═══ Extracted data ═══

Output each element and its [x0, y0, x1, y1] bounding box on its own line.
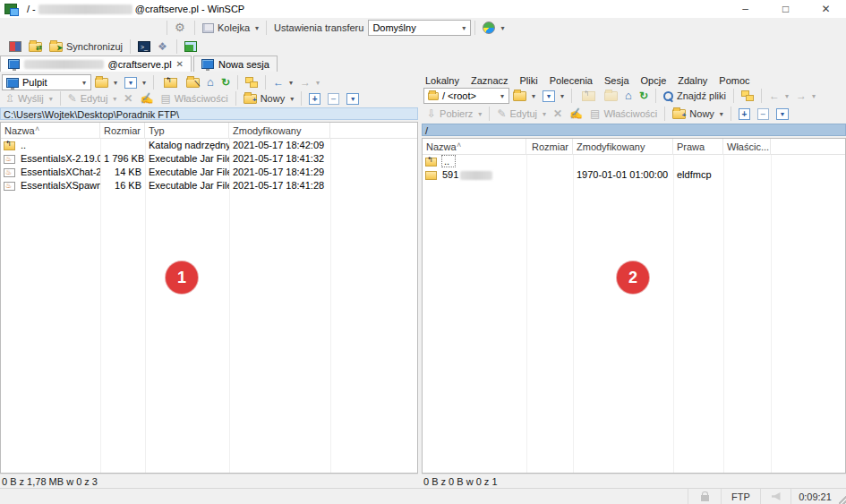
rename-icon: ✍: [140, 93, 153, 104]
open-console-button[interactable]: >_: [134, 39, 154, 54]
session-tab-bar: @craftserve.pl ✕ Nowa sesja: [0, 56, 846, 72]
column-header-modified[interactable]: Zmodyfikowany: [229, 123, 330, 139]
remote-home-directory-button[interactable]: ⌂: [621, 89, 636, 103]
local-path-bar[interactable]: C:\Users\Wojtek\Desktop\Poradnik FTP\: [0, 107, 418, 120]
close-tab-icon[interactable]: ✕: [176, 59, 184, 69]
upload-button[interactable]: ⇫ Wyślij: [2, 91, 56, 106]
compare-directories-button[interactable]: [5, 39, 25, 54]
remote-directory-tree-button[interactable]: [738, 89, 757, 103]
remote-filter-button[interactable]: ▼: [539, 89, 568, 104]
queue-button[interactable]: Kolejka: [199, 21, 262, 35]
local-filter-button[interactable]: ▼: [121, 75, 150, 90]
remote-forward-button[interactable]: →: [792, 88, 819, 104]
menu-item-lokalny[interactable]: Lokalny: [425, 75, 459, 86]
remote-nav-toolbar: / <root> ▾ ▼ ⌂ ↻ Znajdź pliki ←: [422, 88, 846, 104]
file-name: 591: [442, 168, 458, 182]
remote-root-directory-button[interactable]: [601, 90, 621, 103]
table-row[interactable]: EssentialsXChat-2.19.... 14 KB Executabl…: [1, 166, 417, 179]
table-row[interactable]: EssentialsX-2.19.0-de... 1 796 KB Execut…: [1, 152, 417, 166]
local-filter-toggle-button[interactable]: ▼: [343, 91, 363, 107]
column-header-owner[interactable]: Właścic...: [723, 139, 771, 155]
local-rename-button[interactable]: ✍: [136, 91, 157, 106]
remote-new-label: Nowy: [689, 108, 714, 119]
explorer-style-button[interactable]: [479, 20, 508, 36]
remote-drive-combo[interactable]: / <root> ▾: [423, 88, 509, 104]
transfer-preset-combo[interactable]: Domyślny ▾: [368, 20, 471, 36]
remote-parent-directory-button[interactable]: [576, 90, 601, 103]
preferences-button[interactable]: ⚙: [171, 20, 191, 36]
maximize-button[interactable]: □: [765, 0, 806, 18]
column-header-size[interactable]: Rozmiar: [526, 139, 573, 155]
show-hide-panels-button[interactable]: [181, 39, 201, 54]
column-header-name[interactable]: Nazwa: [1, 123, 100, 139]
menu-item-pliki[interactable]: Pliki: [520, 75, 538, 86]
find-files-button[interactable]: Znajdź pliki: [660, 89, 730, 103]
local-properties-button[interactable]: ▤ Właściwości: [157, 91, 231, 106]
file-size: 16 KB: [100, 179, 145, 192]
session-tab-active[interactable]: @craftserve.pl ✕: [0, 56, 192, 72]
menu-item-pomoc[interactable]: Pomoc: [719, 75, 749, 86]
column-header-type[interactable]: Typ: [145, 123, 229, 139]
protocol-label: FTP: [721, 489, 760, 504]
menu-item-polecenia[interactable]: Polecenia: [550, 75, 593, 86]
local-refresh-button[interactable]: ↻: [218, 75, 234, 90]
column-header-name[interactable]: Nazwa: [423, 139, 526, 155]
minimize-button[interactable]: –: [725, 0, 765, 18]
synchronize-button[interactable]: ➤ Synchronizuj: [46, 39, 126, 54]
lock-icon: [701, 495, 709, 501]
remote-open-directory-button[interactable]: [509, 90, 539, 103]
local-delete-button[interactable]: ✕: [120, 90, 136, 107]
local-collapse-button[interactable]: −: [324, 91, 343, 107]
menu-item-zaznacz[interactable]: Zaznacz: [471, 75, 508, 86]
remote-delete-button[interactable]: ✕: [550, 106, 566, 122]
remote-refresh-button[interactable]: ↻: [636, 89, 652, 103]
local-new-button[interactable]: + Nowy: [240, 91, 298, 106]
sync-browsing-button[interactable]: ⇄: [25, 40, 46, 54]
remote-properties-button[interactable]: ▤ Właściwości: [586, 107, 661, 121]
column-header-modified[interactable]: Zmodyfikowany: [573, 139, 673, 155]
local-properties-label: Właściwości: [175, 93, 228, 104]
local-root-directory-button[interactable]: ⟍: [183, 76, 203, 90]
local-parent-directory-button[interactable]: [158, 76, 183, 90]
local-open-directory-button[interactable]: [91, 76, 121, 90]
upload-icon: ⇫: [5, 93, 14, 104]
remote-path-bar[interactable]: /: [422, 124, 846, 136]
remote-rename-button[interactable]: ✍: [566, 107, 586, 121]
remote-filter-toggle-button[interactable]: ▼: [773, 107, 792, 122]
table-row[interactable]: ..: [423, 155, 845, 168]
local-directory-tree-button[interactable]: [242, 75, 261, 90]
column-header-rights[interactable]: Prawa: [673, 139, 723, 155]
remote-back-button[interactable]: ←: [765, 88, 792, 104]
parent-directory-icon: [164, 78, 177, 88]
column-header-size[interactable]: Rozmiar: [100, 123, 145, 139]
local-drive-combo[interactable]: Pulpit ▾: [2, 74, 91, 90]
menu-item-sesja[interactable]: Sesja: [604, 75, 629, 86]
local-expand-button[interactable]: +: [305, 91, 324, 107]
local-edit-button[interactable]: ✎ Edytuj: [64, 91, 121, 106]
remote-edit-button[interactable]: ✎ Edytuj: [493, 107, 550, 121]
close-button[interactable]: ✕: [806, 0, 846, 18]
resize-grip[interactable]: [839, 489, 846, 504]
file-type: Executable Jar File: [145, 152, 229, 166]
addons-button[interactable]: ❖: [154, 39, 173, 54]
menu-item-zdalny[interactable]: Zdalny: [678, 75, 707, 86]
file-modified: 2021-05-17 18:41:32: [229, 152, 330, 166]
local-forward-button[interactable]: →: [296, 74, 323, 90]
local-back-button[interactable]: ←: [269, 74, 296, 90]
session-time: 0:09:21: [790, 489, 839, 504]
local-home-directory-button[interactable]: ⌂: [203, 75, 218, 90]
new-session-tab[interactable]: Nowa sesja: [193, 56, 278, 72]
remote-expand-button[interactable]: +: [735, 107, 754, 122]
table-row[interactable]: .. Katalog nadrzędny 2021-05-17 18:42:09: [1, 139, 417, 152]
title-suffix: @craftserve.pl - WinSCP: [135, 4, 244, 14]
remote-collapse-button[interactable]: −: [754, 107, 773, 122]
remote-edit-label: Edytuj: [509, 108, 537, 119]
back-arrow-icon: ←: [273, 76, 284, 89]
new-folder-icon: +: [244, 94, 257, 104]
download-button[interactable]: ⇩ Pobierz: [423, 107, 485, 121]
table-row[interactable]: 591 1970-01-01 01:00:00 eldfmcp: [423, 168, 845, 182]
menu-item-opcje[interactable]: Opcje: [641, 75, 667, 86]
table-row[interactable]: EssentialsXSpawn-2.1... 16 KB Executable…: [1, 179, 417, 192]
remote-new-button[interactable]: + Nowy: [669, 107, 727, 121]
minus-icon: −: [757, 108, 769, 120]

═══

▶ Exercise prompt:
Apart from the pictures, every line above must be printed exactly.

▶ Written solution:
Output each element and its [x0, y0, x1, y1] bounding box on its own line.
rename-icon: ✍: [140, 93, 153, 104]
open-console-button[interactable]: >_: [134, 39, 154, 54]
session-tab-bar: @craftserve.pl ✕ Nowa sesja: [0, 56, 846, 72]
column-header-modified[interactable]: Zmodyfikowany: [229, 123, 330, 139]
remote-home-directory-button[interactable]: ⌂: [621, 89, 636, 103]
local-path-bar[interactable]: C:\Users\Wojtek\Desktop\Poradnik FTP\: [0, 107, 418, 120]
close-tab-icon[interactable]: ✕: [176, 59, 184, 69]
upload-button[interactable]: ⇫ Wyślij: [2, 91, 56, 106]
compare-directories-button[interactable]: [5, 39, 25, 54]
remote-directory-tree-button[interactable]: [738, 89, 757, 103]
remote-filter-button[interactable]: ▼: [539, 89, 568, 104]
queue-button[interactable]: Kolejka: [199, 21, 262, 35]
local-filter-button[interactable]: ▼: [121, 75, 150, 90]
remote-forward-button[interactable]: →: [792, 88, 819, 104]
menu-item-lokalny[interactable]: Lokalny: [425, 75, 459, 86]
remote-nav-toolbar: / <root> ▾ ▼ ⌂ ↻ Znajdź pliki ←: [422, 88, 846, 104]
file-name: 591: [442, 168, 458, 182]
remote-root-directory-button[interactable]: [601, 90, 621, 103]
table-row[interactable]: EssentialsXChat-2.19.... 14 KB Executabl…: [1, 166, 417, 179]
table-row[interactable]: EssentialsX-2.19.0-de... 1 796 KB Execut…: [1, 152, 417, 166]
local-filter-toggle-button[interactable]: ▼: [343, 91, 363, 107]
column-header-owner[interactable]: Właścic...: [723, 139, 771, 155]
local-rename-button[interactable]: ✍: [136, 91, 157, 106]
remote-new-label: Nowy: [689, 108, 714, 119]
explorer-style-button[interactable]: [479, 20, 508, 36]
remote-drive-combo[interactable]: / <root> ▾: [423, 88, 509, 104]
transfer-preset-combo[interactable]: Domyślny ▾: [368, 20, 471, 36]
remote-parent-directory-button[interactable]: [576, 90, 601, 103]
preferences-button[interactable]: ⚙: [171, 20, 191, 36]
maximize-button[interactable]: □: [765, 0, 806, 18]
column-header-size[interactable]: Rozmiar: [526, 139, 573, 155]
show-hide-panels-button[interactable]: [181, 39, 201, 54]
column-header-name[interactable]: Nazwa: [1, 123, 100, 139]
menu-item-pliki[interactable]: Pliki: [520, 75, 538, 86]
find-files-button[interactable]: Znajdź pliki: [660, 89, 730, 103]
local-properties-button[interactable]: ▤ Właściwości: [157, 91, 231, 106]
file-size: 16 KB: [100, 179, 145, 192]
session-tab-active[interactable]: @craftserve.pl ✕: [0, 56, 192, 72]
menu-item-pomoc[interactable]: Pomoc: [719, 75, 749, 86]
column-header-type[interactable]: Typ: [145, 123, 229, 139]
protocol-label: FTP: [721, 489, 760, 504]
menu-item-polecenia[interactable]: Polecenia: [550, 75, 593, 86]
local-refresh-button[interactable]: ↻: [218, 75, 234, 90]
column-header-name[interactable]: Nazwa: [423, 139, 526, 155]
minimize-button[interactable]: –: [725, 0, 765, 18]
synchronize-button[interactable]: ➤ Synchronizuj: [46, 39, 126, 54]
lock-icon: [701, 495, 709, 501]
remote-open-directory-button[interactable]: [509, 90, 539, 103]
local-delete-button[interactable]: ✕: [120, 90, 136, 107]
local-collapse-button[interactable]: −: [324, 91, 343, 107]
menu-item-zaznacz[interactable]: Zaznacz: [471, 75, 508, 86]
remote-delete-button[interactable]: ✕: [550, 106, 566, 122]
remote-refresh-button[interactable]: ↻: [636, 89, 652, 103]
local-new-button[interactable]: + Nowy: [240, 91, 298, 106]
sync-browsing-button[interactable]: ⇄: [25, 40, 46, 54]
remote-properties-button[interactable]: ▤ Właściwości: [586, 107, 661, 121]
column-header-modified[interactable]: Zmodyfikowany: [573, 139, 673, 155]
local-properties-label: Właściwości: [175, 93, 228, 104]
local-root-directory-button[interactable]: ⟍: [183, 76, 203, 90]
local-parent-directory-button[interactable]: [158, 76, 183, 90]
local-open-directory-button[interactable]: [91, 76, 121, 90]
upload-icon: ⇫: [5, 93, 14, 104]
remote-path-bar[interactable]: /: [422, 124, 846, 136]
remote-rename-button[interactable]: ✍: [566, 107, 586, 121]
remote-filter-toggle-button[interactable]: ▼: [773, 107, 792, 122]
table-row[interactable]: ..: [423, 155, 845, 168]
local-directory-tree-button[interactable]: [242, 75, 261, 90]
column-header-rights[interactable]: Prawa: [673, 139, 723, 155]
remote-back-button[interactable]: ←: [765, 88, 792, 104]
parent-directory-icon: [164, 78, 177, 88]
column-header-size[interactable]: Rozmiar: [100, 123, 145, 139]
local-drive-combo[interactable]: Pulpit ▾: [2, 74, 91, 90]
menu-item-sesja[interactable]: Sesja: [604, 75, 629, 86]
local-expand-button[interactable]: +: [305, 91, 324, 107]
local-edit-button[interactable]: ✎ Edytuj: [64, 91, 121, 106]
remote-edit-button[interactable]: ✎ Edytuj: [493, 107, 550, 121]
close-button[interactable]: ✕: [806, 0, 846, 18]
resize-grip[interactable]: [839, 489, 846, 504]
file-type: Executable Jar File: [145, 152, 229, 166]
addons-button[interactable]: ❖: [154, 39, 173, 54]
menu-item-zdalny[interactable]: Zdalny: [678, 75, 707, 86]
file-modified: 2021-05-17 18:41:32: [229, 152, 330, 166]
local-forward-button[interactable]: →: [296, 74, 323, 90]
local-back-button[interactable]: ←: [269, 74, 296, 90]
session-time: 0:09:21: [790, 489, 839, 504]
local-home-directory-button[interactable]: ⌂: [203, 75, 218, 90]
new-session-tab[interactable]: Nowa sesja: [193, 56, 278, 72]
remote-expand-button[interactable]: +: [735, 107, 754, 122]
table-row[interactable]: .. Katalog nadrzędny 2021-05-17 18:42:09: [1, 139, 417, 152]
title-suffix: @craftserve.pl - WinSCP: [135, 4, 244, 14]
remote-collapse-button[interactable]: −: [754, 107, 773, 122]
remote-edit-label: Edytuj: [509, 108, 537, 119]
back-arrow-icon: ←: [273, 76, 284, 89]
new-folder-icon: +: [244, 94, 257, 104]
download-button[interactable]: ⇩ Pobierz: [423, 107, 485, 121]
table-row[interactable]: 591 1970-01-01 01:00:00 eldfmcp: [423, 168, 845, 182]
menu-item-opcje[interactable]: Opcje: [641, 75, 667, 86]
table-row[interactable]: EssentialsXSpawn-2.1... 16 KB Executable…: [1, 179, 417, 192]
remote-new-button[interactable]: + Nowy: [669, 107, 727, 121]
minus-icon: −: [757, 108, 769, 120]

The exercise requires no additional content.